Карташев вскочил и испуганно подошел к своему столу. Неужели только обман один и все это возбуждение и страсть писания? Но он видел в образах тех, кого писал, - они были живые, полные жизни были эти образы. Но живыми они были, может быть, только там, в его воображении, а на бумагу могли попасть только неудачные снимки?
Карташев тревожно присел и начал перечитывать свою рукопись. Худо, хорошо... хорошо, худо... Карташев все напряженнее перечитывая написанное... Поправить здесь надо, непременно надо... Карташев принялся исправлять торопливо, нервно.
Кончив, он начал опять сначала перечитывать свою рукопись.
Но теперь все подряд уже казалось ему какой-то невозможной мазней.
"Да ведь это же суздальская работа!" - пронеслась вдруг отчаянная, унизительная мысль в его голове, и Карташев изо всей силы толкнул свою рукопись. Она полетела со стола на пол и рассыпалась.
Карташеву сдавило что-то горло.
Он быстро оделся и выскочил из дому. Он бросился в парк.
Те же деревья, те же дорожки...
Ах, нет, не те. Теперь это уже не друзья, теперь они только свидетели его пережитой славы. На душе Карташева стало вдруг так пусто, что он испугался.
"Ну, что ж? Ну, не писатель. Не все же писатели... живут же... Не надо даже и думать об этом... Вот надо остричься..."
И Карташев быстро зашагал из парка в, выйдя на проспект, стал, ни о чем не думая, озабоченно искать парикмахерскую.
Тот же проспект, те же домики... Еще вчера он шел по этой улице, и жизнь была так полна, все так улыбалось, все так ярко, гармонично отдавалось в душе... а сегодня... он такая же жалкая бездарность, как и вся эта ничтожная толпа, обреченная на прозябание, обреченная только чувствовать и всегда молчать. Он хуже всякого из этих прохожих, потому что они и не мечтали, а он мечтал, пробовал и теперь знает, что он бездарность.
Убегая от себя, Карташев был рад, когда нашел парикмахерскую и когда его усадили перед зеркалом.
Жгучий порыв боли прошел. Он сидел грустный, задумчивый, окутанный простыней и всматривался в зеркало; его красивые волосы падали ему на лоб, и он думал: "Когда я бездарность, что во всем этом?" И опять жгучая тоска охватывала его.

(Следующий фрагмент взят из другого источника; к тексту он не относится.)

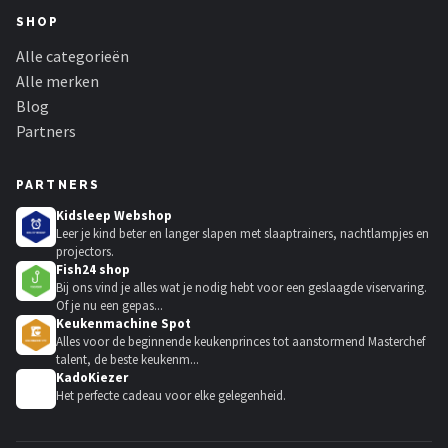
SHOP
Alle categorieën
Alle merken
Blog
Partners
PARTNERS
Kidsleep Webshop
Leer je kind beter en langer slapen met slaaptrainers, nachtlampjes en
projectors.
Fish24 shop
Bij ons vind je alles wat je nodig hebt voor een geslaagde viservaring.
Of je nu een gepas...
Keukenmachine Spot
Alles voor de beginnende keukenprinces tot aanstormend Masterchef
talent, de beste keukenm...
KadoKiezer
🎁
Het perfecte cadeau voor elke gelegenheid.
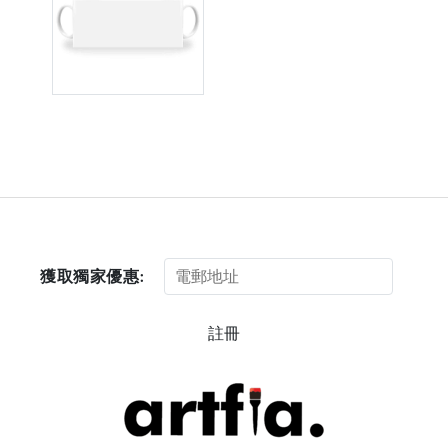
獲取獨家優惠:
註冊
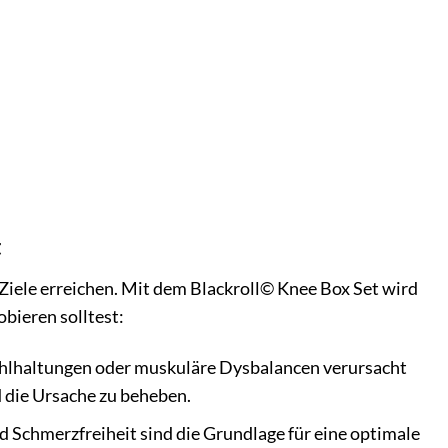
t
n Ziele erreichen. Mit dem Blackroll© Knee Box Set wird
bieren solltest:
ehlhaltungen oder muskuläre Dysbalancen verursacht
d die Ursache zu beheben.
nd Schmerzfreiheit sind die Grundlage für eine optimale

Он опять был на улице. В догорающем морозном дне точно чувствовался какой-то намек на далекую весну. И в небе была весна: синее, нежное, ласкающее, оно проникало, охватывало знакомым ощущением. Но что толку в том, что он, Карташев, чувствует это небо? Будь небо во сто раз синее, загорись оно всеми переливами своих красок, умри он, Карташев, от восторга, хоть растворись в этом небе: что толку, если он не писатель, если он не может передать своих ощущений, не может заставить других переживать то, что переживает сам?! И жгучее, горькое чувство с новой силой хватало за сердце Карташева; слезы подступали к глазам, и, как ни удерживался он, они капали по щекам, а он быстрее убегал, стараясь в сумерках улицы незаметно вытереть свои слезы, тоскливо-испуганно твердя:
- Как это глупо, глупо, глупо...
Серо и скучно потянулись тяжелые дни томления для Карташева. Рукопись в беспорядочной груде лежала на столе, лекции валялись в углу, и все это мучило, тревожило и отравляло все существование Карташева. Он брал книгу и не мог читать: то другие писали, люди таланта, а он - бездарность.